A ellas las eduqué como creo que se debe educar, en mi forma de pensar, a una mujer: completamente independientes, que no tengan límites, no tengan miedo, no tengan vergüenza, que digan lo que quieran decir. Que a lo largo de su vida nunca necesiten a nadie para ser felices y cumplir sus sueños. Cuando educas a alguien (cosa que también trato de hacer un poquito con mi gente en el trabajo), tú no tienes que darle las herramientas, tú tienes que enseñarle a fabricar las herramientas. Y es lo que he hecho con ellas.
–Durante este tiempo han nacido algunas cosas nuevas en Astrid & Gastón. Como ha ocurrido con otros restaurantes de esta categoría, la oferta cambió, se adaptó para llegar a un público nuevo sin renunciar a su esencia.
¿Hay cosas positivas de la pandemia? No hay nada. Pero si hay algo bueno, es que está viniendo un público que no había venido antes. Sacamos menús con precios fijos (desde S/59), brunch, carta de delivery. Las redes sociales fueron muy importantes para todo eso: era la primera vez que poníamos todos nuestros precios ahí, la gente veía todo.

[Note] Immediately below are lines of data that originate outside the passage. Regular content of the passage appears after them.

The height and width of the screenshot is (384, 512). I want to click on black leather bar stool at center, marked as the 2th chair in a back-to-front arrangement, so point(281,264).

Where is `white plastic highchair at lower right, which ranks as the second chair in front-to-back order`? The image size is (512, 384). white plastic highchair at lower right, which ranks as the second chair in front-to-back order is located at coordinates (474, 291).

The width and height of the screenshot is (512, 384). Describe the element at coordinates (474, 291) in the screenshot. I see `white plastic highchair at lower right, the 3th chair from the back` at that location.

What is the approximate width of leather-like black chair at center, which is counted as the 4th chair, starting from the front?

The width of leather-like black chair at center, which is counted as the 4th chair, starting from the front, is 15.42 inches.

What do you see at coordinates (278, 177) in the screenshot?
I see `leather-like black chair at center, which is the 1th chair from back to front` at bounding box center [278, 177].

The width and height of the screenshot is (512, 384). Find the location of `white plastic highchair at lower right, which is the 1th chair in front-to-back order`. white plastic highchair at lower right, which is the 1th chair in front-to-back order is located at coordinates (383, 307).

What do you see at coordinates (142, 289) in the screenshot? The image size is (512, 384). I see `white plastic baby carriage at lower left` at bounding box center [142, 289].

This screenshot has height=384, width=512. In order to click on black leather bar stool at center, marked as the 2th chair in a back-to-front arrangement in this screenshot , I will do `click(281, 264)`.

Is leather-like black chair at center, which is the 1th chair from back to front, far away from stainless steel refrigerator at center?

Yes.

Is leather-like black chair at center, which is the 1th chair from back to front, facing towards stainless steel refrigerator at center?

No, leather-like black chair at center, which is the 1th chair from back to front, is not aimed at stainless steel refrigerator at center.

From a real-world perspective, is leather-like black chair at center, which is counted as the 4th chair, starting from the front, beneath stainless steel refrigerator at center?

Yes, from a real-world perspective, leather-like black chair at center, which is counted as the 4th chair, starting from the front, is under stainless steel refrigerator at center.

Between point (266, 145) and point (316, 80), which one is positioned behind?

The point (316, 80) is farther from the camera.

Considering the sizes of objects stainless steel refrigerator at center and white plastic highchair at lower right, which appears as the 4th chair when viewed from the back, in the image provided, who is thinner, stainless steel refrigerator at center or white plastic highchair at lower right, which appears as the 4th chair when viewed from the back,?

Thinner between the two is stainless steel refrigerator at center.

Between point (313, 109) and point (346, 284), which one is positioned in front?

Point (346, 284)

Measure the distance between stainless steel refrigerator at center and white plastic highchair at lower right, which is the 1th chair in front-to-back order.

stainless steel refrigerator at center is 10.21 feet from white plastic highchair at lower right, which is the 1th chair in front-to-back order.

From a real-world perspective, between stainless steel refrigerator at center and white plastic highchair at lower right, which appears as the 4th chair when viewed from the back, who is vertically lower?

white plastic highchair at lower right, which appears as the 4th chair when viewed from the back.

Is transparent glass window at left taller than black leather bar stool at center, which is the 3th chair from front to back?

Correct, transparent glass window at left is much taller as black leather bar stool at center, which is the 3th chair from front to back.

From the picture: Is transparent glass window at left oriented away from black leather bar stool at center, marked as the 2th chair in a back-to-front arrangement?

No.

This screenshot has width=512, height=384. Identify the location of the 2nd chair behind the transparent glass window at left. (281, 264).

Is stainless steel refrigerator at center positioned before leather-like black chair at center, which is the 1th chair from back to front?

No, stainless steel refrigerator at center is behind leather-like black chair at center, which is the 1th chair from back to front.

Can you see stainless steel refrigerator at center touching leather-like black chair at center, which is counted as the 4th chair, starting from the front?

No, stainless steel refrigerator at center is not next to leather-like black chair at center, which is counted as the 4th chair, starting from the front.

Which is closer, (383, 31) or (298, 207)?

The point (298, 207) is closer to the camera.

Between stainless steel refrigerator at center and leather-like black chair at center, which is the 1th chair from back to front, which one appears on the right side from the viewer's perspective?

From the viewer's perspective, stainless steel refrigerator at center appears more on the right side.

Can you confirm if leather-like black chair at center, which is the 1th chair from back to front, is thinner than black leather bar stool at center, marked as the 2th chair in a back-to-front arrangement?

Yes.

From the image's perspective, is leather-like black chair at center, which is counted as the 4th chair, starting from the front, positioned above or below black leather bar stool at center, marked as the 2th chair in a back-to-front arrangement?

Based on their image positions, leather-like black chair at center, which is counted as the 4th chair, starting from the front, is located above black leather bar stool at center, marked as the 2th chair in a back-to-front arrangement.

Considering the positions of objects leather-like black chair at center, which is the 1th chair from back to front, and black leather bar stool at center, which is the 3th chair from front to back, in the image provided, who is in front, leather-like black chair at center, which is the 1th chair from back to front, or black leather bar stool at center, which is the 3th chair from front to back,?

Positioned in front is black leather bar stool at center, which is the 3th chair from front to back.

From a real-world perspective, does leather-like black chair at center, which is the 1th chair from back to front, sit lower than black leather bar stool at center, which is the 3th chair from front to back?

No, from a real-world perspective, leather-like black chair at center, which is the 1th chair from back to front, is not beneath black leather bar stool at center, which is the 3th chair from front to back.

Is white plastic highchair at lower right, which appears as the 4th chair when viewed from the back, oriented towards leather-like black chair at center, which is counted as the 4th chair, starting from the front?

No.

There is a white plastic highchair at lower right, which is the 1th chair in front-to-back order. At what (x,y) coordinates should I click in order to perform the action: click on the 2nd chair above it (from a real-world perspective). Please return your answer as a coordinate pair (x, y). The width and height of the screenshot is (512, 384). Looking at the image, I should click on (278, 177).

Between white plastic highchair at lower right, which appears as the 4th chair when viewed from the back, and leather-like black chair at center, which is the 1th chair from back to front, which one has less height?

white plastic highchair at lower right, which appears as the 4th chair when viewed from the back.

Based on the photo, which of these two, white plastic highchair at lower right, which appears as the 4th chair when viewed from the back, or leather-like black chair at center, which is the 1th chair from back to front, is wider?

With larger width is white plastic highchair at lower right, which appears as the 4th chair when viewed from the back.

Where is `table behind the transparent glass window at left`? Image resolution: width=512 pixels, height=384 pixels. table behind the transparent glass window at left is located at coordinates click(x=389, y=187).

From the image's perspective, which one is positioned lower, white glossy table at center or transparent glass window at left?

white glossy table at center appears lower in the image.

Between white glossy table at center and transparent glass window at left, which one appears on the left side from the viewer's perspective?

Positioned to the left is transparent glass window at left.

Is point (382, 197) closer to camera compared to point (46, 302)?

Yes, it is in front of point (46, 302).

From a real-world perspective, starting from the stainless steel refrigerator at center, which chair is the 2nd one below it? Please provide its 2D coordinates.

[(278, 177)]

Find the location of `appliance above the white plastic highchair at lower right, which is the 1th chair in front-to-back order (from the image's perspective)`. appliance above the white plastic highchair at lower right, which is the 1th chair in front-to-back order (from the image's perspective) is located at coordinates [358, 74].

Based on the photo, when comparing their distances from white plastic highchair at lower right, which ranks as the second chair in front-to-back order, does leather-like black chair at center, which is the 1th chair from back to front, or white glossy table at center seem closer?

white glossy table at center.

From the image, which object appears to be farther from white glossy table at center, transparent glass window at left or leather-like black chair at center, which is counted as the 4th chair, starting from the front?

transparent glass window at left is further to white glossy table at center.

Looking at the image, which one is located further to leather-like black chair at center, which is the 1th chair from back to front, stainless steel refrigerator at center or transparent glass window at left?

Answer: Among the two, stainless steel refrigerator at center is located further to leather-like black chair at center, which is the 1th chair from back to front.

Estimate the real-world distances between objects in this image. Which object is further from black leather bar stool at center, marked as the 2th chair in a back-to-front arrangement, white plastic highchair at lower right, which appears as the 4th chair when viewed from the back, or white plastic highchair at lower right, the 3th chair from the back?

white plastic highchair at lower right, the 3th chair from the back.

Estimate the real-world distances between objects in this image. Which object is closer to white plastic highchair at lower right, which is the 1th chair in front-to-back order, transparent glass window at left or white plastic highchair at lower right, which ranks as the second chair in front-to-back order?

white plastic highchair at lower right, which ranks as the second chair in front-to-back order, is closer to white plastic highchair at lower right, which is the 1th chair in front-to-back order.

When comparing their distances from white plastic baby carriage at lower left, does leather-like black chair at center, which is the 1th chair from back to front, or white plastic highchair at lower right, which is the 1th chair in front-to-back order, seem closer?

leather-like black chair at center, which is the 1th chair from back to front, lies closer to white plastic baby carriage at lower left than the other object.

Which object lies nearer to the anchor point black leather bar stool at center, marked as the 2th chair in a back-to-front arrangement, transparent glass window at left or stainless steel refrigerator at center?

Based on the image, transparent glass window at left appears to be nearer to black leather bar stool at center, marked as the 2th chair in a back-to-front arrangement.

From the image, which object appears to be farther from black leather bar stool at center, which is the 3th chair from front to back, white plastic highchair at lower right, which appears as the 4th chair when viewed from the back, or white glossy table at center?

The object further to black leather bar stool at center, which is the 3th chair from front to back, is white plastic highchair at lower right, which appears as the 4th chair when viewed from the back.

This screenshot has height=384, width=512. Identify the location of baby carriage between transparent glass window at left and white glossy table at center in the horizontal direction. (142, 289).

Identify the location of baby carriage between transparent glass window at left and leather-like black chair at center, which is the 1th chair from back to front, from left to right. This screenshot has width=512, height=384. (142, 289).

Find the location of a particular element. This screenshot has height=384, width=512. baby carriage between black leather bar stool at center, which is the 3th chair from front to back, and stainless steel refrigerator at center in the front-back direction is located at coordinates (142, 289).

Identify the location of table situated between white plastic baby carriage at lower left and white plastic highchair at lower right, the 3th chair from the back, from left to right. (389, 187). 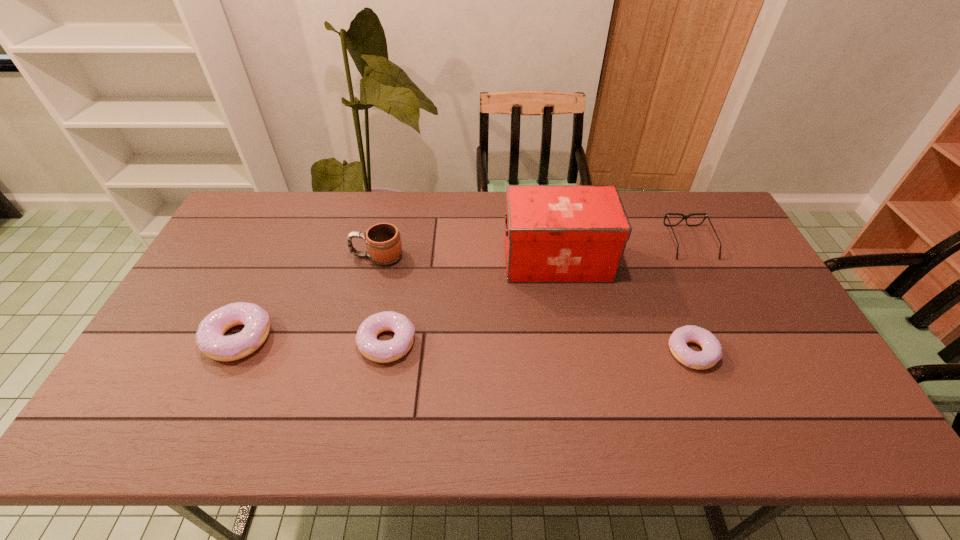 Locate an element on the screen. The width and height of the screenshot is (960, 540). the leftmost doughnut is located at coordinates (210, 339).

I want to click on the second doughnut from right to left, so click(x=373, y=349).

At what (x,y) coordinates should I click in order to perform the action: click on the shortest object. Please return your answer as a coordinate pair (x, y). The height and width of the screenshot is (540, 960). Looking at the image, I should click on (711, 353).

Locate an element on the screen. The height and width of the screenshot is (540, 960). the rightmost doughnut is located at coordinates (711, 353).

The image size is (960, 540). Find the location of `spectacles`. spectacles is located at coordinates (706, 215).

Where is `the first-aid kit`? This screenshot has width=960, height=540. the first-aid kit is located at coordinates (553, 233).

This screenshot has width=960, height=540. I want to click on the tallest object, so click(x=553, y=233).

Identify the location of the second tallest object. coord(383,241).

The image size is (960, 540). Identify the location of free space located 0.210m on the back of the leftmost doughnut. tap(275, 261).

Locate an element on the screen. vacant space located on the front of the second doughnut from left to right is located at coordinates (379, 384). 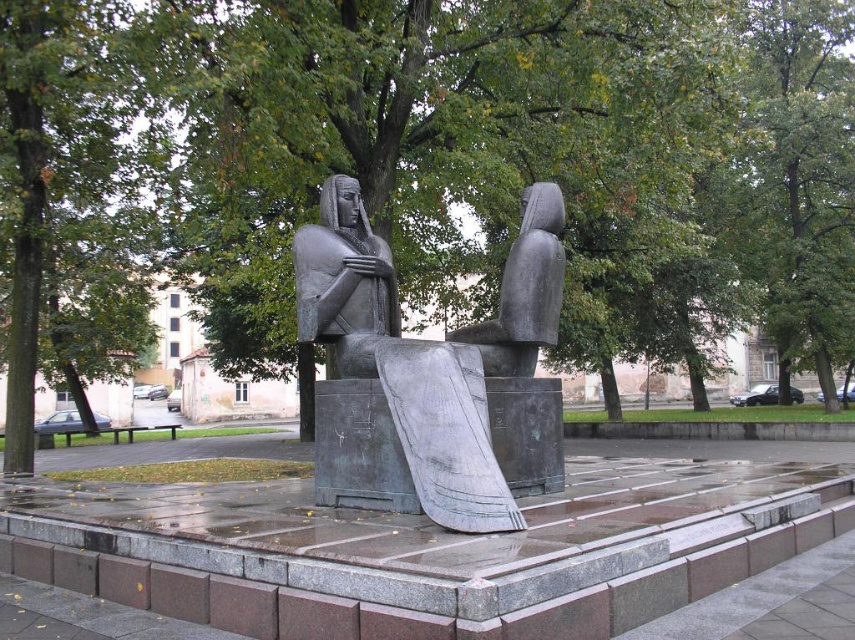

–Con menos turistas, el comensal local se potencia. ¿Qué crees que vendrá a partir de todo esto para el rubro gastronómico?
Hoy estamos viviendo una guerra contra un virus. En las guerras nadie gana, todos perdemos. Pero en esta guerra creo que vamos a salir fortalecidos porque hemos aprendido a optimizar cada cosa. Hay una necesidad en todos lados (no solo en el Perú) de salir. Ya no se puede encerrar más a la gente. Sin discotecas, cines ni nada de eso solo quedan los restaurantes. Somos un medidor impecable de lo que está sucediendo con las emociones. Es más intenso, pero también es más bonito lo que vives.